Nesses casos, os valores recebidos indevidamente pelo segurado deverão ser devolvidos ao INSS, salvo se comprovado, de forma inequívoca, que ele não tinha conhecimento da fraude, tendo recebido, de boa-fé, os proventos de aposentadoria.
E, conforme entendimento adotado pelo Egrégio Superior Tribunal de Justiça, o cancelamento do benefício previdenciário motivado por fraude em sua concessão deve ser precedido de regular procedimento administrativo, no qual seja assegurado ao beneficiário o direito à defesa, ao contraditório e ao devido processo legal.
Confira-se:
"PREVIDENCIÁRIO E PROCESSO CIVIL. AGRAVO REGIMENTAL NO RECURSO ESPECIAL. SUSPENSÃO DE BENEFÍCIO PREVIDENCIÁRIO. VIOLAÇÃO AOS PRINCÍPIOS DO CONTRADITÓRIO E AMPLA DEFESA. CANCELAMENTO OCORRIDO ANTES DA INTERPOSIÇÃO DE RECURSO ADMINISTRATIVO. NECESSIDADE DE ESGOTAMENTO DA VIA ADMINISTRATIVA. AGRAVO REGIMENTAL DO INSS DESPROVIDO. |
1. Levando-se em conta o caráter social das normas previdenciárias, que prima pela proteção do Trabalhador Segurado da Previdência Social, os pleitos previdenciários devem ser julgados no sentido de amparar a parte hipossuficiente e que, por esse motivo, possui proteção legal que lhe garante a flexibilização dos rígidos institutos processuais, especialmente em casos, como o discutido nos autos, em que busca-se o restabelecimento de benefício de aposentadoria. |
2. É firme o entendimento desta Corte de que a suspensão ou cancelamento de benefício previdenciário concedido mediante fraude pressupõe, necessariamente, prévio e regular procedimento administrativo, no qual seja assegurado ao beneficiário o direito à defesa, ao contraditório e ao devido processo legal. |
3. No presente caso, embora o INSS tenha instaurado regular procedimento administrativo para a apuração das irregularidades, o benefício foi suspenso antes mesmo que iniciasse a contagem de prazo para recurso do segurado, o que contraria a jurisprudência desta Corte consolidada ao afirmar que para que sejam respeitados os consectários do contraditório e da ampla defesa não basta a concessão de prazo para a defesa, mas também que seja garantido ao segurado a resposta sobre eventual recurso interposto, exigindo-se o esgotamento da via administrativa. Precedentes: REsp 1.323.209/MG, Rel. p/ acórdão, Min. Sérgio Kukina, DJE 15.4.2014, AGRG no ARESP 42.574/RR, 2T, Rel. Min. Og Fernandes, DJE 13.11.2013, AGRG no ARESP 92.215/AL, 5T, Rel. Min. Marco Auréilio Bellizze, DJE 29.5.2013. |
4. Agravo Regimental do INSS desprovido." |
(AgRg no REsp nº 1.373.645/RS, 1ª Turma, Relator Ministro Napoleão Nunes Maia Filho, DJe 21/05/2015) |
Conforme se depreende dos autos, tendo sido constatado indício de irregularidade na documentação que embasou o pedido de aposentadoria por tempo de serviço, protocolado sob nº 42/118.723.543-9, teve início processo administrativo em 17/06/2002, quando o autor foi intimado, em 17/06/2002, a apresentar documentos (fl. 86), e se encerrou em 18/01/2010, com decisão definitiva do Conselho de Recursos da Previdência Social, que negou provimento ao recurso do autor, mantendo o cancelamento do benefício e a cobrança dos valores recebidos indevidamente.
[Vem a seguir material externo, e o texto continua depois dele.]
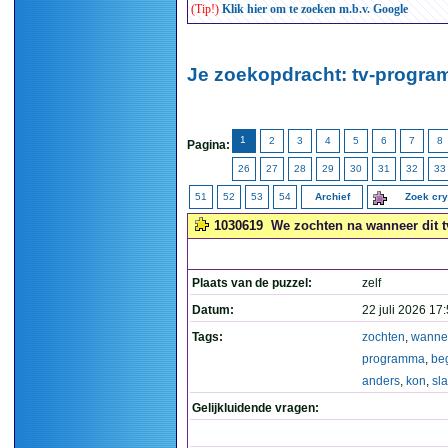
(Tip!)
Klik hier om te zoeken m.b.v. Google
Je zoekopdracht: tv-progra
1
2
3
4
5
6
7
8
Pagina:
26
27
28
29
30
31
32
33
51
52
53
54
Archief
Zoek cr
1030619
We zochten na wanneer dit t
Plaats van de puzzel:
zelf
Datum:
22 juli 2026 17
Tags:
zochten
,
wanne
programma
,
be
anders
,
kon
,
sl
Gelijkluidende vragen:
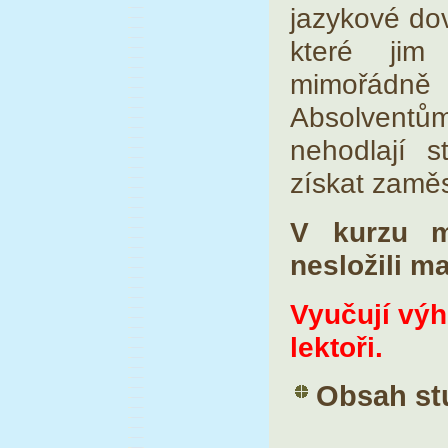
jazykové do
které jim
mimořádně 
Absolventům
nehodlají 
získat zaměs
V kurzu m
nesložili m
Vyučují výh
lektoři.
Obsah st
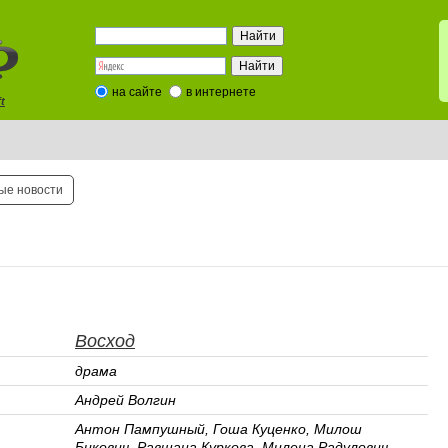
на сайте
в интернете
t
ые новости
Восход
драма
Андрей Волгин
Антон Пампушный, Гоша Куценко, Милош
Бикович, Равшана Куркова, Милена Радулович,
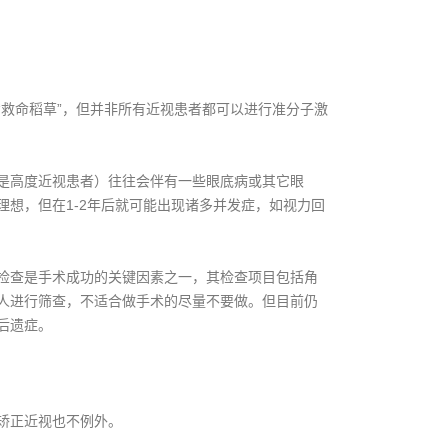
救命稻草”，但并非所有近视患者都可以进行准分子激
高度近视患者）往往会伴有一些眼底病或其它眼
想，但在1-2年后就可能出现诸多并发症，如视力回
查是手术成功的关键因素之一，其检查项目包括角
人进行筛查，不适合做手术的尽量不要做。但目前仍
后遗症。
矫正近视也不例外。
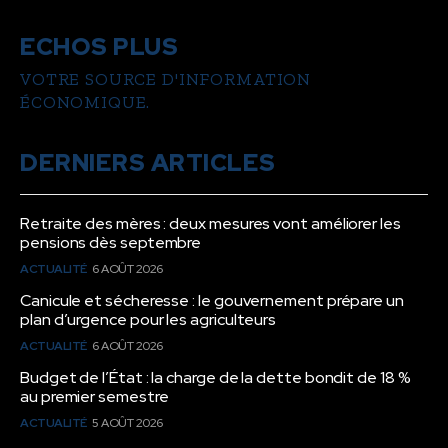
ECHOS PLUS
VOTRE SOURCE D'INFORMATION
ÉCONOMIQUE.
DERNIERS ARTICLES
Retraite des mères : deux mesures vont améliorer les
pensions dès septembre
ACTUALITÉ
6 AOÛT 2026
Canicule et sécheresse : le gouvernement prépare un
plan d’urgence pour les agriculteurs
ACTUALITÉ
6 AOÛT 2026
Budget de l’État : la charge de la dette bondit de 18 %
au premier semestre
ACTUALITÉ
5 AOÛT 2026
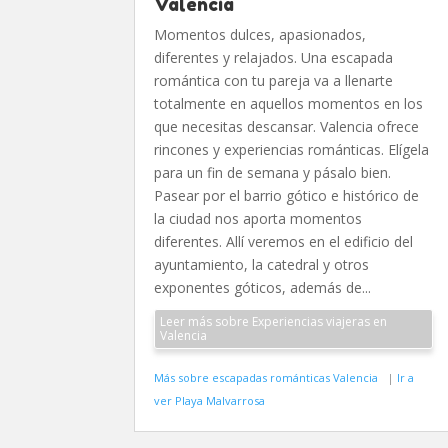
Valencia
Momentos dulces, apasionados,
diferentes y relajados. Una escapada
romántica con tu pareja va a llenarte
totalmente en aquellos momentos en los
que necesitas descansar. Valencia ofrece
rincones y experiencias románticas. Elígela
para un fin de semana y pásalo bien.
Pasear por el barrio gótico e histórico de
la ciudad nos aporta momentos
diferentes. Allí veremos en el edificio del
ayuntamiento, la catedral y otros
exponentes góticos, además de...
Leer más sobre Experiencias viajeras en
Valencia
Más sobre escapadas románticas Valencia
|
Ir a
ver Playa Malvarrosa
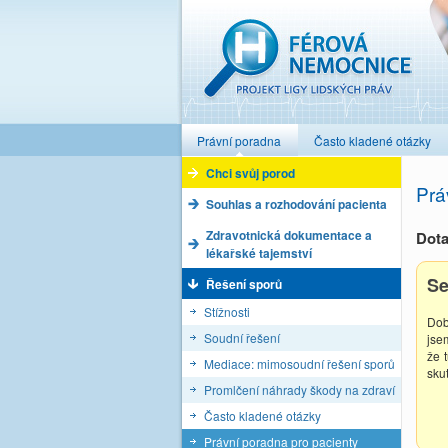
Férová nemocnice
Právní poradna
Často kladené otázky
Chci svůj porod
Prá
Souhlas a rozhodování pacienta
Zdravotnická dokumentace a
Dota
lékařské tajemství
Se
Řešení sporů
Stížnosti
Dob
Soudní řešení
jse
že 
Mediace: mimosoudní řešení sporů
sku
Promlčení náhrady škody na zdraví
Často kladené otázky
Právní poradna pro pacienty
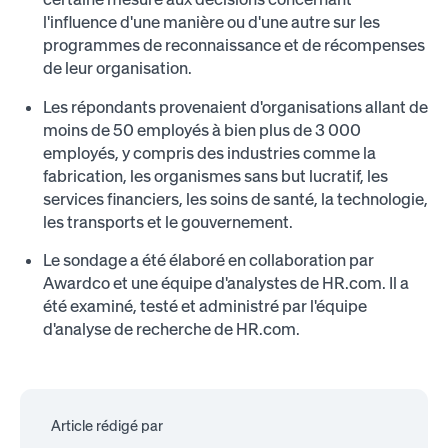
l'influence d'une manière ou d'une autre sur les
programmes de reconnaissance et de récompenses
de leur organisation.
Les répondants provenaient d'organisations allant de
moins de 50 employés à bien plus de 3 000
employés, y compris des industries comme la
fabrication, les organismes sans but lucratif, les
services financiers, les soins de santé, la technologie,
les transports et le gouvernement.
Le sondage a été élaboré en collaboration par
Awardco et une équipe d'analystes de HR.com. Il a
été examiné, testé et administré par l'équipe
d'analyse de recherche de HR.com.
Article rédigé par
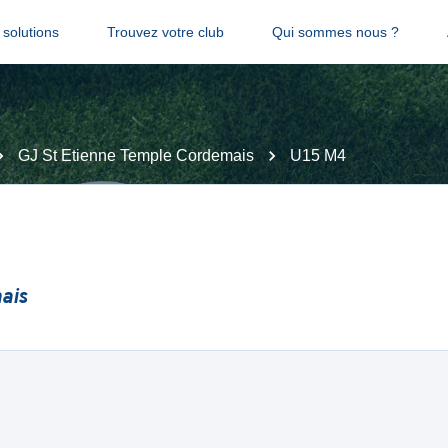
solutions
Trouvez votre club
Qui sommes nous ?
GJ St Etienne Temple Cordemais
U15 M4
ais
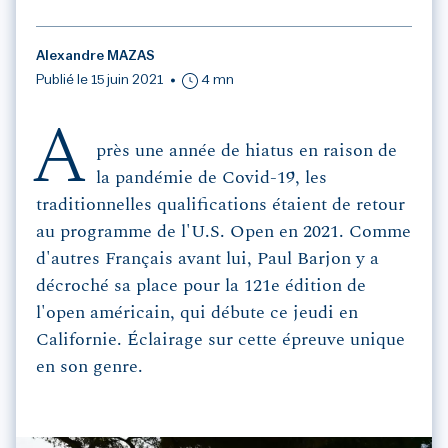
Alexandre MAZAS
Publié le 15 juin 2021
4 mn
A
près une année de hiatus en raison de
la pandémie de Covid-19, les
traditionnelles qualifications étaient de retour
au programme de l'U.S. Open en 2021. Comme
d'autres Français avant lui, Paul Barjon y a
décroché sa place pour la 121e édition de
l'open américain, qui débute ce jeudi en
Californie. Éclairage sur cette épreuve unique
en son genre.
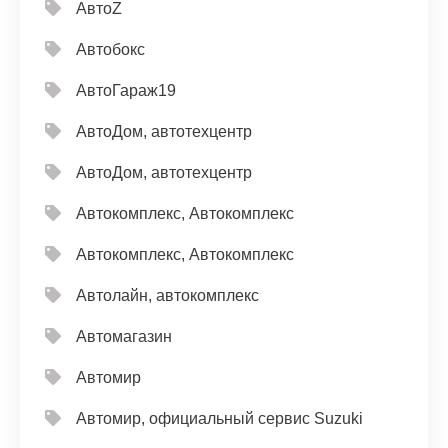
АвтоZ
Автобокс
АвтоГараж19
АвтоДом, автотехцентр
АвтоДом, автотехцентр
Автокомплекс, Автокомплекс
Автокомплекс, Автокомплекс
Автолайн, автокомплекс
Автомагазин
Автомир
Автомир, официальный сервис Suzuki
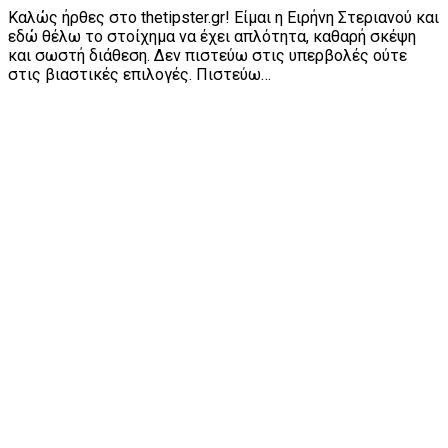
Καλώς ήρθες στο thetipster.gr! Είμαι η Ειρήνη Στεριανού και
εδώ θέλω το στοίχημα να έχει απλότητα, καθαρή σκέψη
και σωστή διάθεση. Δεν πιστεύω στις υπερβολές ούτε
στις βιαστικές επιλογές. Πιστεύω…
Consta, das decisões administrativas, que o benefício foi concedido indevidamente, pois não comprovados os vínculos empregatícios do autor com as empresas Engenharia Brada Ltda (20/03/68 a 05/05/71) e Costazul Transportes Rodoviários Ltda (10/09/94 a 30/07/99), não tendo sido admitidos os documentos apresentados na via administrativa:
- os extratos de FGTS, por se tratar de conta aberta após o término do vínculo e após o encerramento da Costazul;
- o acordo extrajudicial firmado com a Costazul, por não ter registro em órgão público;
- o termo de rescisão de contrato de trabalho, por falta de homologação no sindicato de classe ou na Delegacia do Trabalho.
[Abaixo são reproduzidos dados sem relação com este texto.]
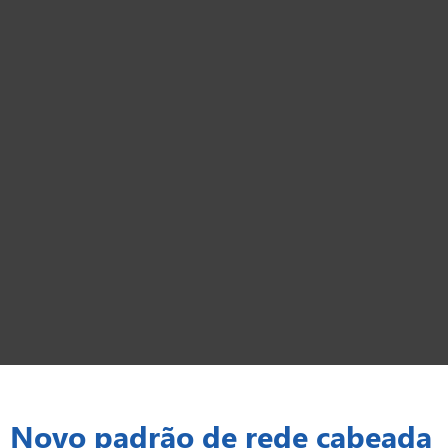
Novo padrão de rede cabeada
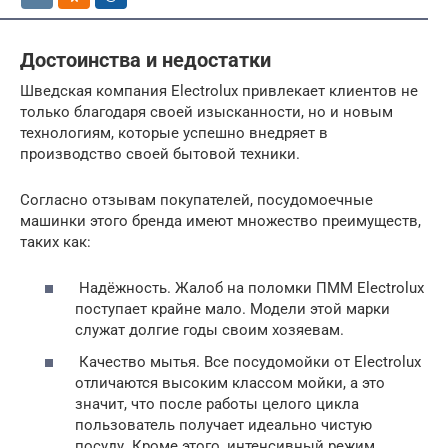
Достоинства и недостатки
Шведская компания Electrolux привлекает клиентов не
только благодаря своей изысканности, но и новым
технологиям, которые успешно внедряет в
производство своей бытовой техники.
Согласно отзывам покупателей, посудомоечные
машинки этого бренда имеют множество преимуществ,
таких как:
Надёжность. Жалоб на поломки ПММ Electrolux
поступает крайне мало. Модели этой марки
служат долгие годы своим хозяевам.
Качество мытья. Все посудомойки от Electrolux
отличаются высоким классом мойки, а это
значит, что после работы целого цикла
пользователь получает идеально чистую
посуду. Кроме этого, интенсивный режим,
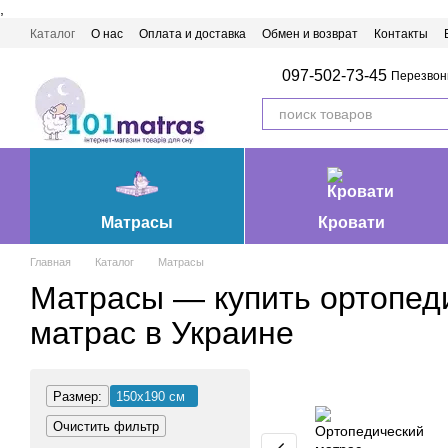
,
Перейти к основному контенту
Каталог
О нас
Оплата и доставка
Обмен и возврат
Контакты
Матрасы Ивано-Франковск
097-502-73-45
Перезвон
Матрасы
Кровати
Главная
Каталог
Матрасы
Матрасы — купить ортопед
матрас в Украине
Размер:
150х190 см
Очистить фильтр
Não bastasse isso, verificou a Administração que, em vários dos documentos apresentados, o CGC e o nome da empresa são informados de forma incorreta.
Não há dúvidas, no caso, de que foi indevida a concessão do benefício ao autor e de que a Administração, ao cancelar o benefício, instaurou procedimento administrativo, no qual ele, sem êxito, teve oportunidade para se defender, apresentando provas de que fazia jus à obtenção do benefício.
E, conquanto não esteja comprovado que o autor, efetivamente, colaborou com a fraude que resultou na indevida concessão do benefício, também não há elementos que permitam concluir o contrário, ou seja, que todos os atos realizados pela advogada para a concessão do benefício foram praticados sem a sua ciência e, ainda, que ele assinou os documentos por ela apresentados sem ter conhecimento do seu conteúdo, o que afasta a sua alegação de que os valores pagos pelo INSS entre 04/10/2000 e 01/08/2002 foram recebidos de boa-fé.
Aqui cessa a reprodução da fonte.